Timesheet for worked hours 2015 v3 with total hours per project

#35 Timesheet for worked hours 2015 - v3, with total hours per project

Note 10-1-2016: I made a new version of this Timesheet Excel with statistics in a PowerView-report, for 2016, see:

http://worktimesheet2014.blogspot.com.es/2016/01/timesheet-for-worked-hours-2016-and.html


This post is about the new version (V3) of the Excel I made  to track your worked hours, the "Timesheet 2015". For my post about the previous version (V2), see:

http://worktimesheet2014.blogspot.com.es/2015/01/timesheet-for-worked-hours-2015.html

What´s new in V3:
*1: worksheet-4 ('DiasHoras'), to track your worked hours per day+hour per project now also has the total hours per project
*2: I created a new Excel that can consolidate the Excel-Timesheets of several employees in 1 Excel, usefull for a Human Resource (HR) department which wants to see e.g. the total hours worked on a project by all employees working on that project, see fig.1.
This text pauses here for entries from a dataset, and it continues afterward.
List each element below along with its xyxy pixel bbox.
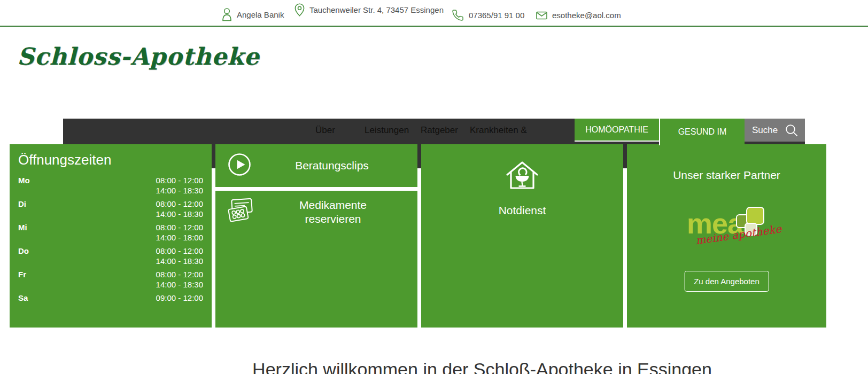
beratungsclips-label: Beratungsclips: [252, 159, 417, 173]
search-button[interactable]: Suche: [745, 119, 805, 142]
medication-blister-icon: [227, 198, 254, 224]
day-label: Mo: [18, 176, 30, 186]
time-range: 14:00 - 18:00: [18, 233, 203, 243]
time-range: 14:00 - 18:30: [18, 209, 203, 220]
welcome-heading: Herzlich willkommen in der Schloß-Apothe…: [96, 359, 868, 374]
time-range: 08:00 - 12:00: [18, 223, 203, 233]
nav-item-ratgeber[interactable]: Ratgeber: [421, 119, 458, 142]
opening-hours-title: Öffnungszeiten: [18, 151, 203, 168]
opening-hours-panel: Öffnungszeiten Mo 08:00 - 12:00 14:00 - …: [10, 144, 212, 328]
contact-email[interactable]: esotheke@aol.com: [536, 11, 621, 20]
time-range: 08:00 - 12:00: [18, 176, 203, 186]
time-range: 14:00 - 18:30: [18, 280, 203, 290]
day-label: Di: [18, 199, 26, 209]
opening-hours-row: Di 08:00 - 12:00 14:00 - 18:30: [18, 199, 203, 219]
zu-den-angeboten-button[interactable]: Zu den Angeboten: [684, 271, 769, 292]
contact-person: Angela Banik: [222, 7, 284, 21]
contact-phone[interactable]: 07365/91 91 00: [452, 9, 524, 21]
beratungsclips-tile[interactable]: Beratungsclips: [215, 144, 417, 187]
day-label: Mi: [18, 223, 27, 233]
search-magnifier-icon: [785, 123, 799, 137]
reserve-label-line2: reservieren: [305, 213, 361, 225]
opening-hours-row: Mo 08:00 - 12:00 14:00 - 18:30: [18, 176, 203, 196]
time-range: 14:00 - 18:30: [18, 186, 203, 196]
contact-email-address[interactable]: esotheke@aol.com: [552, 11, 621, 20]
location-pin-icon: [294, 3, 305, 17]
search-label: Suche: [752, 125, 778, 136]
contact-person-name: Angela Banik: [237, 10, 284, 19]
time-range: 08:00 - 12:00: [18, 246, 203, 256]
person-icon: [222, 7, 232, 21]
opening-hours-row: Mi 08:00 - 12:00 14:00 - 18:00: [18, 223, 203, 243]
contact-address-text: Tauchenweiler Str. 4, 73457 Essingen: [309, 5, 444, 14]
nav-item-leistungen[interactable]: Leistungen: [365, 119, 409, 142]
day-label: Fr: [18, 270, 26, 280]
time-range: 14:00 - 18:30: [18, 256, 203, 267]
tab-homoeopathie[interactable]: HOMÖOPATHIE: [575, 119, 659, 142]
time-range: 08:00 - 12:00: [18, 199, 203, 209]
day-label: Sa: [18, 293, 28, 303]
reserve-label-line1: Medikamente: [299, 199, 367, 211]
day-label: Do: [18, 246, 29, 256]
time-range: 09:00 - 12:00: [18, 293, 203, 303]
site-logo[interactable]: Schloss-Apotheke: [17, 43, 259, 70]
nav-item-krankheiten[interactable]: Krankheiten &: [470, 119, 527, 142]
phone-icon: [452, 9, 464, 21]
opening-hours-row: Fr 08:00 - 12:00 14:00 - 18:30: [18, 270, 203, 290]
nav-item-ueber[interactable]: Über: [315, 119, 335, 142]
top-contact-bar: Angela Banik Tauchenweiler Str. 4, 73457…: [0, 0, 868, 27]
pharmacy-house-icon: [421, 159, 623, 193]
medikamente-reservieren-tile[interactable]: Medikamente reservieren: [215, 191, 417, 328]
notdienst-tile[interactable]: Notdienst: [421, 144, 623, 328]
notdienst-label: Notdienst: [421, 204, 623, 217]
play-icon: [227, 152, 252, 179]
opening-hours-row: Do 08:00 - 12:00 14:00 - 18:30: [18, 246, 203, 266]
partner-panel: Unser starker Partner mea® meine apothek…: [627, 144, 826, 328]
email-icon: [536, 11, 547, 20]
partner-title: Unser starker Partner: [627, 169, 826, 182]
contact-phone-number[interactable]: 07365/91 91 00: [469, 11, 524, 20]
medikamente-reservieren-label: Medikamente reservieren: [254, 198, 417, 226]
contact-address: Tauchenweiler Str. 4, 73457 Essingen: [294, 3, 444, 17]
tab-gesund-im[interactable]: GESUND IM: [659, 119, 745, 145]
opening-hours-row: Sa 09:00 - 12:00: [18, 293, 203, 303]
time-range: 08:00 - 12:00: [18, 270, 203, 280]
    fig.1: consolidated Timesheet


The reason to create this new Excel was not for personal use (for my work I only track the 'punch in- and out times'), but a question of a company of Chile who read my blog about the timesheet I created.
The asked me:

"We need a Timesheet that shows how many hours an employee has worked in a project X, considering that there are many ongoing projects and 10 employees in the company who may be working on several projects on the same day. And also: what is the total of hours worked in project X, so for all employees working on project X. "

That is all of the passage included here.